The Soviet state encouraged the Georgian “brand” through advertisement campaigns and subsidies of Georgian goods in order to demonstrate the self-sufficiency of the Soviet economy and the variety of its cultures. Georgian wine bottles had both Russian and Georgian text, and Georgian tea boxes featured images of the sunny, exotic Black Sea. Advertisements, movies, and exhibits portrayed Georgia as an “always sunny” paradise. While the Soviet state sponsored Georgian products, the creation and promotion of the Georgian brand was largely the work of Georgian artists, writers, and informal businessmen who wanted to differentiate Georgian products and increase their desirability.
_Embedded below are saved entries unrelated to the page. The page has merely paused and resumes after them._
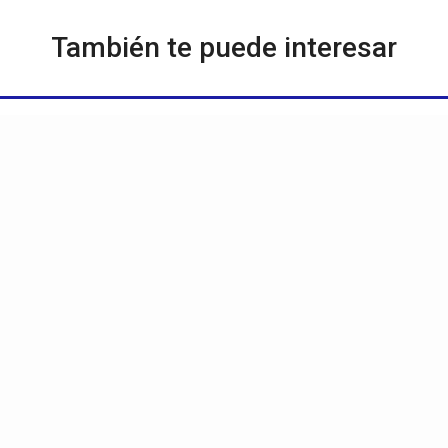
También te puede interesar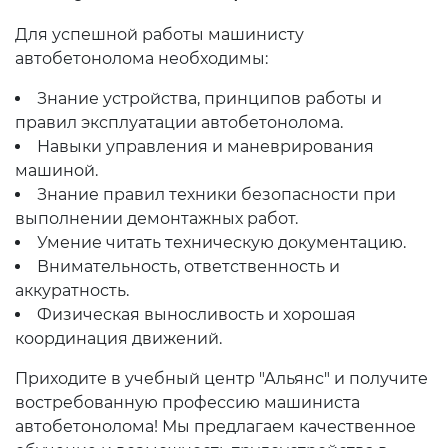
Для успешной работы машинисту
автобетонолома необходимы:
Знание устройства, принципов работы и
правил эксплуатации автобетонолома.
Навыки управления и маневрирования
машиной.
Знание правил техники безопасности при
выполнении демонтажных работ.
Умение читать техническую документацию.
Внимательность, ответственность и
аккуратность.
Физическая выносливость и хорошая
координация движений.
Приходите в учебный центр "Альянс" и получите
востребованную профессию машиниста
автобетонолома! Мы предлагаем качественное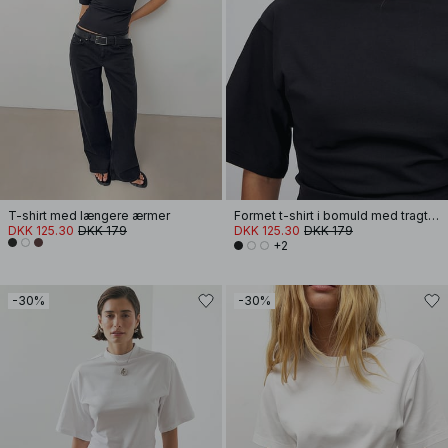
T-shirt med længere ærmer
Formet t-shirt i bomuld med tragtformet halsudskæring
DKK 125.30
DKK 179
DKK 125.30
DKK 179
+2
-30%
-30%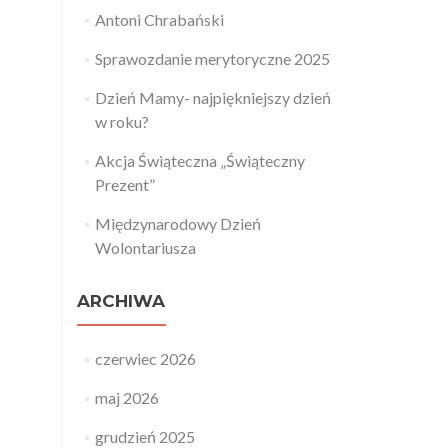
Antoni Chrabański
Sprawozdanie merytoryczne 2025
Dzień Mamy- najpiękniejszy dzień
w roku?
Akcja Świąteczna „Świąteczny
Prezent”
Międzynarodowy Dzień
Wolontariusza
ARCHIWA
czerwiec 2026
maj 2026
grudzień 2025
Scott charted the development of Georgian trade networks’ interactions with the Soviet state. During the 1960s, the Soviet state subsidized Georgian flower production to avoid purchasing flowers from abroad. Georgia’s informal businessmen and collective farmers were soon paying others to produce flowers while they transported flowers by commercial plane from Tbilisi to Moscow, where the flowers could be sold for three to four times the state price. These flights deprived official state flower producers of shipments, raising the concern of the Soviet state. Yet, by the mid-1960s, 25 percent of the working age Georgian population was working outside the official economy which made the task of combating such networks far too difficult for Soviet officials.
In addition to agriculture, Scott discussed the rise of underground workshops producing consumer goods in the 1970s. Such workshops diverted resources from state industries to make popular products that were distributed and sold through Georgian trade networks. Item like nylon bags, useful for urban shoppers, were in high demand in Russian cities. By producing them in private workshops using state resources Georgian businessmen made large profits. Although Eduard Shevardnadze came into power in the 1970s promising to combat corruption and profiteering, he was unable to reign in the Georgian trade networks. As the networks became larger and more profitable, the Soviet state became weaker in its ability to combat them.
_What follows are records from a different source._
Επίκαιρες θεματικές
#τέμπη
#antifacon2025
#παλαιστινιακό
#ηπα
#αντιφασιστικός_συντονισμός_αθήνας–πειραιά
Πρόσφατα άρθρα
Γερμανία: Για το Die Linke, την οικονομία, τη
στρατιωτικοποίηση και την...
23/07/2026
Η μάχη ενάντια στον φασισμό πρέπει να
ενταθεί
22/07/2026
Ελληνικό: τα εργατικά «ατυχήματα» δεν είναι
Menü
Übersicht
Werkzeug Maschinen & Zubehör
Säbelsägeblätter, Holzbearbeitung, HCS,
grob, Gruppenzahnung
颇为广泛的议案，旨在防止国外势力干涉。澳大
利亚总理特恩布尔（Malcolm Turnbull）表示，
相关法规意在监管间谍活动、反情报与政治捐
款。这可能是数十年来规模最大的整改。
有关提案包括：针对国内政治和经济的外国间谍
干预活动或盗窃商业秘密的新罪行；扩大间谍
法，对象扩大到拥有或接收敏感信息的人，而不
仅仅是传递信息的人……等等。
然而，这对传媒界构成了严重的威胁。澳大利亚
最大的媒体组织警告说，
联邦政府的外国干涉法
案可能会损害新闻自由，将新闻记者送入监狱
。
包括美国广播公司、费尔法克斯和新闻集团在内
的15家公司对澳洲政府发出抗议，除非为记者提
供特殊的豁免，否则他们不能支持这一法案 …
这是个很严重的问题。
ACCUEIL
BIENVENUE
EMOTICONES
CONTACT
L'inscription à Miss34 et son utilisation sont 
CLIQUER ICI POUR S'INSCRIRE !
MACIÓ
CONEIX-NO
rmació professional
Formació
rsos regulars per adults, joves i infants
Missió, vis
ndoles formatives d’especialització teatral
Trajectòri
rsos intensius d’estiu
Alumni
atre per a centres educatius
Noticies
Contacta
As the Soviet Union waned, Georgians expanded into organized crime as major players in the vory v zakone, or thieves in law. However, after the collapse of the USSR, the traditional Georgian trade networks fell apart in the changing environment. New international borders limited Georgian mobility within Eurasia and globalization and international trade slashed the demand for Soviet-era Georgian products like tea and the consumer goods from its workshops.
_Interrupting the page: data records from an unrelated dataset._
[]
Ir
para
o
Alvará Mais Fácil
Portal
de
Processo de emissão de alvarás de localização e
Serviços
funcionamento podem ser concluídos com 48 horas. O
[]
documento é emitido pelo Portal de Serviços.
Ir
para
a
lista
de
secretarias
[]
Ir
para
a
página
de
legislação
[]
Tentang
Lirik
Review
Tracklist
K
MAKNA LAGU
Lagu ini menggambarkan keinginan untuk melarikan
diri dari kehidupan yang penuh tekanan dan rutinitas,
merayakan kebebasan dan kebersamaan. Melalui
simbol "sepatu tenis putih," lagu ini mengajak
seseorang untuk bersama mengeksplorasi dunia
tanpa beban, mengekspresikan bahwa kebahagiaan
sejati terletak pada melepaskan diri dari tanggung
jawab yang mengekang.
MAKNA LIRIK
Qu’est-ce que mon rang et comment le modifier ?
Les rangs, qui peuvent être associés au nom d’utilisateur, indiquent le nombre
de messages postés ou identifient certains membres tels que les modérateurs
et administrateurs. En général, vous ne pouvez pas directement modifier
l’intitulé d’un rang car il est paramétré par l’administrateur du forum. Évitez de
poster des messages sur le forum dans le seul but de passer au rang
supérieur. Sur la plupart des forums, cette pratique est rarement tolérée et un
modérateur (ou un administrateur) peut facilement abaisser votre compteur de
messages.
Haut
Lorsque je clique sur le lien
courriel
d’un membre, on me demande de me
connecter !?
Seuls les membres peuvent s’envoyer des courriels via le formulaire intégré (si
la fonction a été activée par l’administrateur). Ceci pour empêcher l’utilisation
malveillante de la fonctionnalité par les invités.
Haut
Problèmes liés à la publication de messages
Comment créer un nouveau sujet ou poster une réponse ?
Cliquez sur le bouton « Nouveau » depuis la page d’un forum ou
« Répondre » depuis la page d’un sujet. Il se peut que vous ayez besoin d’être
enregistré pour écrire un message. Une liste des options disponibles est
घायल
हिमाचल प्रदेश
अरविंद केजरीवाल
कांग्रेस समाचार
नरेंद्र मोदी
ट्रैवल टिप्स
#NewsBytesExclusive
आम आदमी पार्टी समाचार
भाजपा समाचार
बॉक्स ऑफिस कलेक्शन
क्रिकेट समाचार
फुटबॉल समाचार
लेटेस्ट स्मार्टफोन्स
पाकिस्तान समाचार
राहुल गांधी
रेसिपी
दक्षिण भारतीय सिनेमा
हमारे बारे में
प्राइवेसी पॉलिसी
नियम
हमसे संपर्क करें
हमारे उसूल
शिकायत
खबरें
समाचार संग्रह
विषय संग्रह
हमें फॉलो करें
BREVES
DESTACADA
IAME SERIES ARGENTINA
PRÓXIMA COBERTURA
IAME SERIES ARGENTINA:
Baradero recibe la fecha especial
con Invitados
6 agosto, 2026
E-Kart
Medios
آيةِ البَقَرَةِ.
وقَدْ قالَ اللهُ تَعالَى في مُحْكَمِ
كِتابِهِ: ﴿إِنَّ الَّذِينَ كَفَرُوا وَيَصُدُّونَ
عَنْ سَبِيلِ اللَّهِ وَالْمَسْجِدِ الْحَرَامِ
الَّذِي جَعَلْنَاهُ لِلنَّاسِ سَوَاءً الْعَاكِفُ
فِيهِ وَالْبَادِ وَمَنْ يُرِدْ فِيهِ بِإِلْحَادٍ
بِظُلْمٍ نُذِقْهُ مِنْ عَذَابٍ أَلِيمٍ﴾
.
What has been especially damaging to Georgian diaspora networks is how perceptions have changed in both societies. Where once Georgia embodied the exotic image of the Caucasus in the Soviet imagination, Scott explained, separatist and ethnic conflicts in the region have hardened Russian perceptions against both Georgia and the Caucasus and have increased suspicion toward the Georgian diaspora in Russia. Diplomatic tensions between Russia and Georgia have also led to an increased distrust of the remaining Georgian diaspora by the Georgian government, which sometimes questions the loyalty of Georgians with ties to Russia. In conclusion, Scott noted that the Georgian diaspora, which once profited from a flourishing informal network of trade and formed a bridge between Russian and Georgian society during the Soviet era, now finds itself distrusted in its homeland as well as in its host society.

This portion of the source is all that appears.